(Stored data entries)
-------------------------

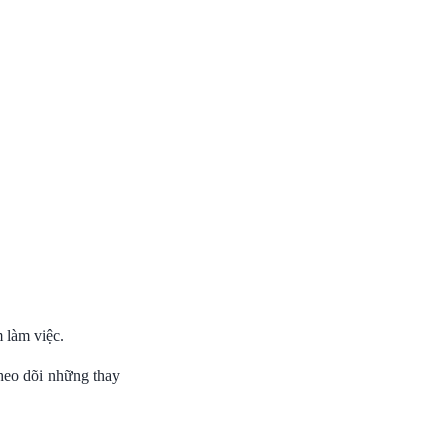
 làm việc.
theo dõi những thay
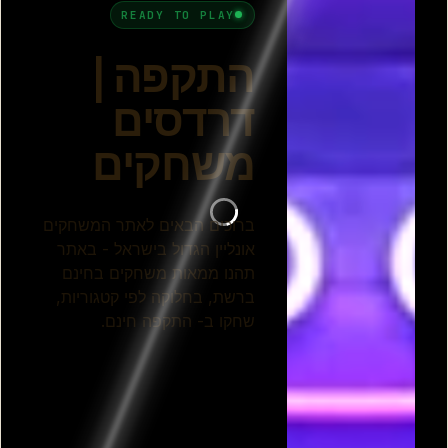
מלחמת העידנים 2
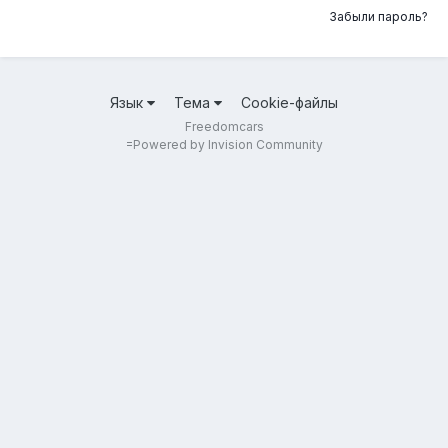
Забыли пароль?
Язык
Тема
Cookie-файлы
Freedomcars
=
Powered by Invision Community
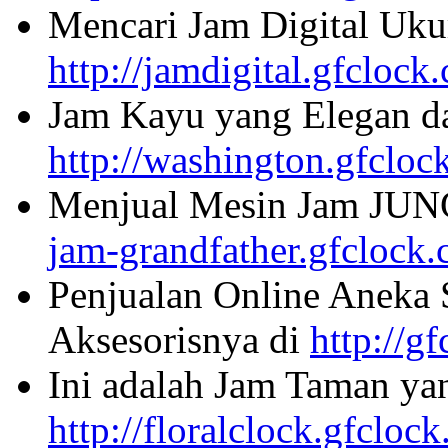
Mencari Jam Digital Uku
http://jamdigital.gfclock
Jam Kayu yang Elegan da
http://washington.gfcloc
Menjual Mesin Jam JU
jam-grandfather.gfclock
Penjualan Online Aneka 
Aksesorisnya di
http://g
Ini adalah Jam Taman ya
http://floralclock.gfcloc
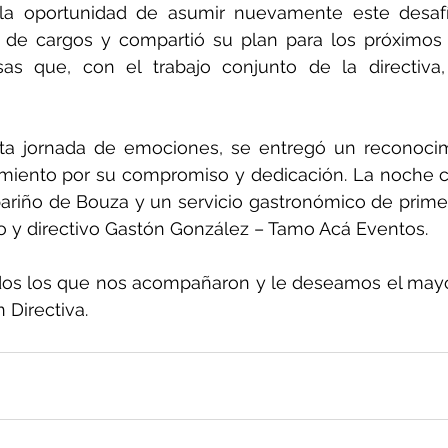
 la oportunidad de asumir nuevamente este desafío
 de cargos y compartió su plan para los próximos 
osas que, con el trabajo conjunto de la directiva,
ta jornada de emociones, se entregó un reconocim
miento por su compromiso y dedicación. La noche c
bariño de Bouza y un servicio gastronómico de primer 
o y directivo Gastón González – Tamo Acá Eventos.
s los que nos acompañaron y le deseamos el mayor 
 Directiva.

-------------------------

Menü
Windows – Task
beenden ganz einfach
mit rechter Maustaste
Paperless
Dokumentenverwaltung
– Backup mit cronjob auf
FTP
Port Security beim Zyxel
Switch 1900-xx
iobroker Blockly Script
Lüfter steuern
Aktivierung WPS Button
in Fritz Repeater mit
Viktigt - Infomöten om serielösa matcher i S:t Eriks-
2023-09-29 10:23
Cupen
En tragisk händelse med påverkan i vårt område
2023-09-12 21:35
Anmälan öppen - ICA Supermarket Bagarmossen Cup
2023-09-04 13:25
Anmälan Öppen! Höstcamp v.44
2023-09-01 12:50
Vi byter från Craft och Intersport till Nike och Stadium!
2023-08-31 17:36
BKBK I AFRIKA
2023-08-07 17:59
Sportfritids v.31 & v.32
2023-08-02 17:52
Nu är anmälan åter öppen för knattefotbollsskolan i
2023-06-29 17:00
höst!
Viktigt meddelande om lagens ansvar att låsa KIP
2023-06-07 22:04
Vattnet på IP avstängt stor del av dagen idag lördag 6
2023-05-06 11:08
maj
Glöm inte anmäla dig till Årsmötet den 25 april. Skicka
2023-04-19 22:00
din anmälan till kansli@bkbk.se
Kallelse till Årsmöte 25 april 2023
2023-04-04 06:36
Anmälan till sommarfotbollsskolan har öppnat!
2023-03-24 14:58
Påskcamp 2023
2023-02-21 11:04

-------------------------

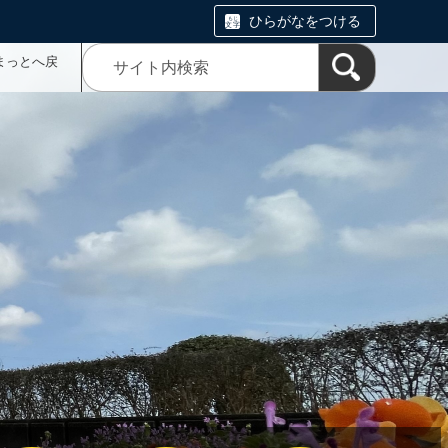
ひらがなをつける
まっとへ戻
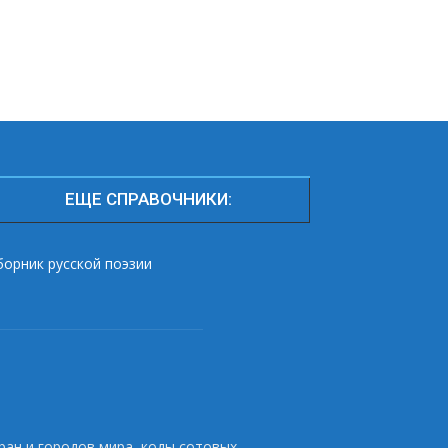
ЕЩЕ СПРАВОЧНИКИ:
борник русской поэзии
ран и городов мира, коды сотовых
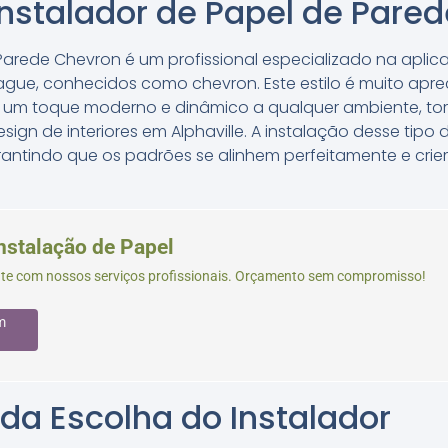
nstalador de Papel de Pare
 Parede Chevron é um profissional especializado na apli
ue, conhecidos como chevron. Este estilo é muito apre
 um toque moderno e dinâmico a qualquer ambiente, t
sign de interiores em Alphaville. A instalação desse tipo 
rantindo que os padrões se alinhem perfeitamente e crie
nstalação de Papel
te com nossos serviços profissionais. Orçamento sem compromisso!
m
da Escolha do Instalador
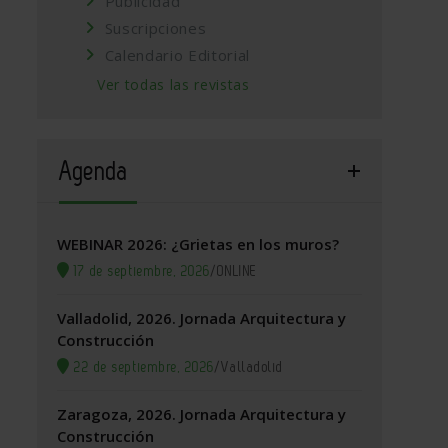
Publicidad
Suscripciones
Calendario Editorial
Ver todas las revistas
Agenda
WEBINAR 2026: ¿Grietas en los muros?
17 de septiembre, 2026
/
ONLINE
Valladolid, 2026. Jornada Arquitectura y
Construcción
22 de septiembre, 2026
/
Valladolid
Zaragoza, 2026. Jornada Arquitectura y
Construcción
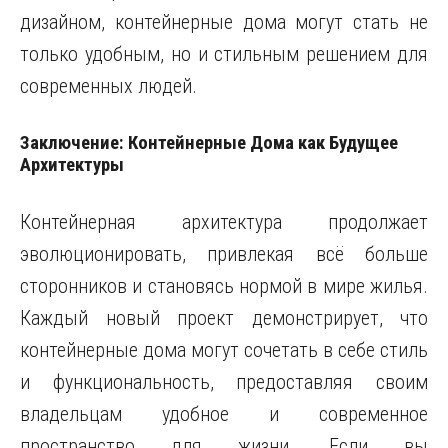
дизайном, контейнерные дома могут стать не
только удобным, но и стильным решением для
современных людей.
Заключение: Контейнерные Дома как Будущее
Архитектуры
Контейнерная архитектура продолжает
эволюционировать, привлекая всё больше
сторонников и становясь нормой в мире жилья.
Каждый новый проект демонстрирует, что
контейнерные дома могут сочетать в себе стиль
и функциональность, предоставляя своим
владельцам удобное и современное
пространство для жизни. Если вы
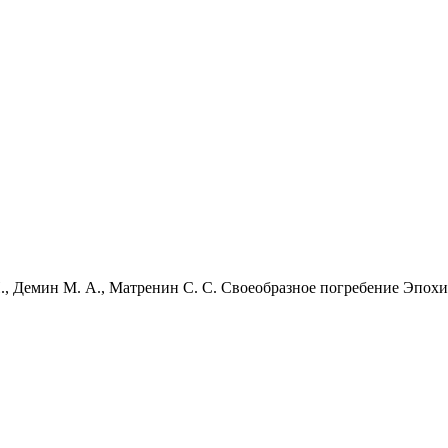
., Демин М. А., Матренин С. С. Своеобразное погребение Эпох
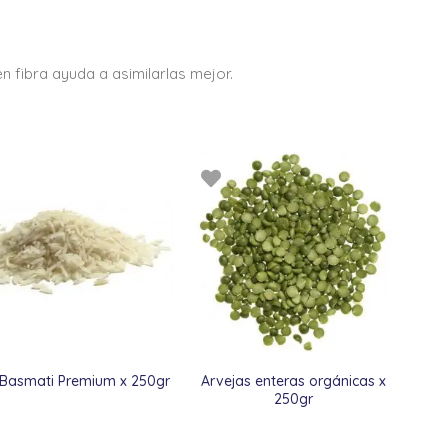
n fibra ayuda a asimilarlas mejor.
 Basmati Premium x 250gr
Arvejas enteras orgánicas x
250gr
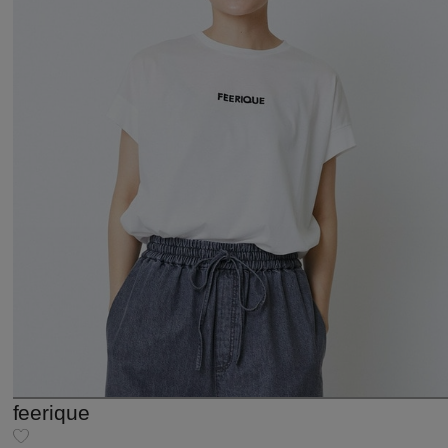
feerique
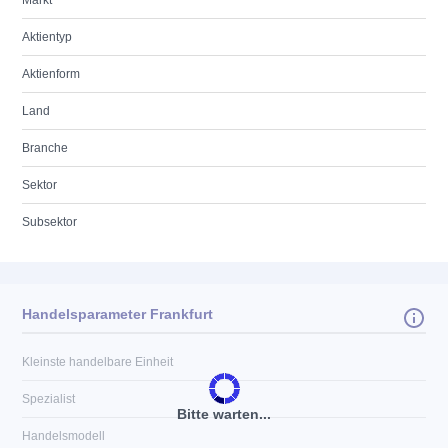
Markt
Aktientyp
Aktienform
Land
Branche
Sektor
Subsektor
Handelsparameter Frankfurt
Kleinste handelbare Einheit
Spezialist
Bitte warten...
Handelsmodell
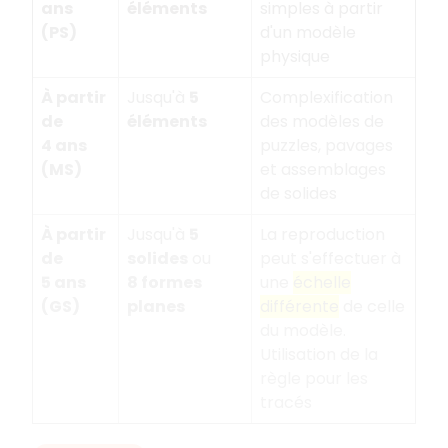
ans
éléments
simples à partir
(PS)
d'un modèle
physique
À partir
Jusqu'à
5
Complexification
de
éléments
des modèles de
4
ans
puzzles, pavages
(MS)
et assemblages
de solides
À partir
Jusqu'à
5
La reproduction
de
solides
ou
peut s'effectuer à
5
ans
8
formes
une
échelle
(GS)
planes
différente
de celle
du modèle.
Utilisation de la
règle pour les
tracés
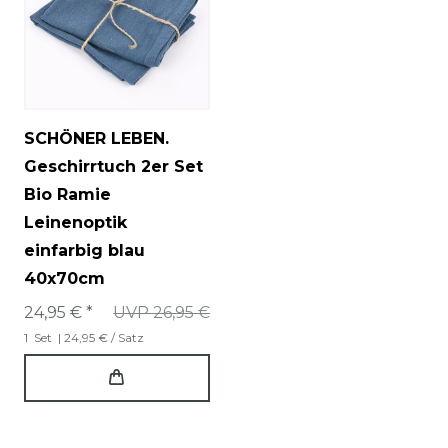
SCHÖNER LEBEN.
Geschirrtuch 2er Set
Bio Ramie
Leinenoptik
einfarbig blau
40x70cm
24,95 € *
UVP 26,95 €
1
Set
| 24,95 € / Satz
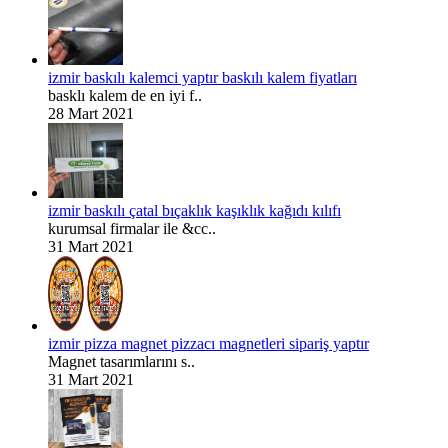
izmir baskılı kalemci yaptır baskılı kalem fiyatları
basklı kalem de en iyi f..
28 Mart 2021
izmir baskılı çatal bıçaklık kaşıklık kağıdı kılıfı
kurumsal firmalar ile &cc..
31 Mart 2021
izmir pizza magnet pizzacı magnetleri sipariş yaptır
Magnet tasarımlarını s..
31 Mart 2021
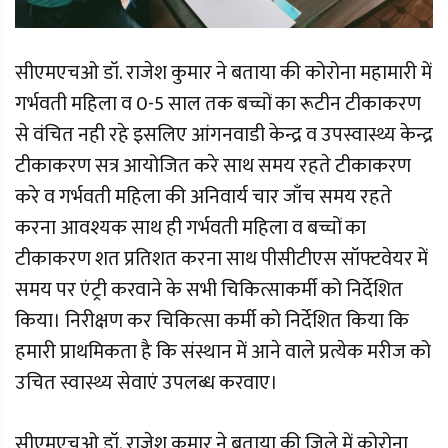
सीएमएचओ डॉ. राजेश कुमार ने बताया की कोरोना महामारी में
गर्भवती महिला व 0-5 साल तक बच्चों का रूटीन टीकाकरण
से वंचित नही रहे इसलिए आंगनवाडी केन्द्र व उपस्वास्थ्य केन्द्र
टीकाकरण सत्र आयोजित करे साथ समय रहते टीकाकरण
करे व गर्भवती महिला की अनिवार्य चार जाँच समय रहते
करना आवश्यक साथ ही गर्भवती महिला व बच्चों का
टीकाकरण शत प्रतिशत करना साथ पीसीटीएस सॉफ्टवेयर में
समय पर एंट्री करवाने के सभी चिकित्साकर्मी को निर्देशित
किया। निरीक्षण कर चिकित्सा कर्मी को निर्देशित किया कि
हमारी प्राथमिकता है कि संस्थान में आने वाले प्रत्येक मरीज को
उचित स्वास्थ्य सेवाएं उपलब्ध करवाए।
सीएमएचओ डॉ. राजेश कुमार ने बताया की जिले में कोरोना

-------------------------

→ WHAT IS REQUIRED
Answer only with the count of lines in the records that include the string "april".

→ RESPONSE AREA
2